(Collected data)
============================================================

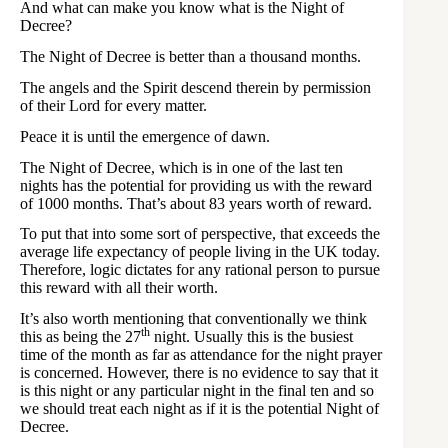
And what can make you know what is the Night of
Decree?
The Night of Decree is better than a thousand months.
The angels and the Spirit descend therein by permission
of their Lord for every matter.
Peace it is until the emergence of dawn.
The Night of Decree, which is in one of the last ten
nights has the potential for providing us with the reward
of 1000 months. That’s about 83 years worth of reward.
To put that into some sort of perspective, that exceeds the
average life expectancy of people living in the UK today.
Therefore, logic dictates for any rational person to pursue
this reward with all their worth.
It’s also worth mentioning that conventionally we think
th
this as being the 27
night. Usually this is the busiest
time of the month as far as attendance for the night prayer
is concerned. However, there is no evidence to say that it
is this night or any particular night in the final ten and so
we should treat each night as if it is the potential Night of
Decree.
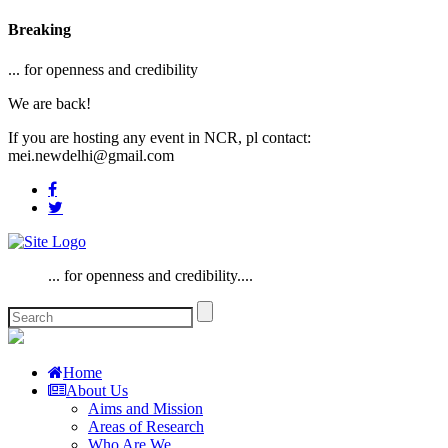
Breaking
... for openness and credibility
We are back!
If you are hosting any event in NCR, pl contact:
mei.newdelhi@gmail.com
... for openness and credibility....
Home
About Us
Aims and Mission
Areas of Research
Who Are We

============================================================

= Brief =
Provide the number of lines in these entries that hold the word "this", without any accompanying text.

= Reply =
4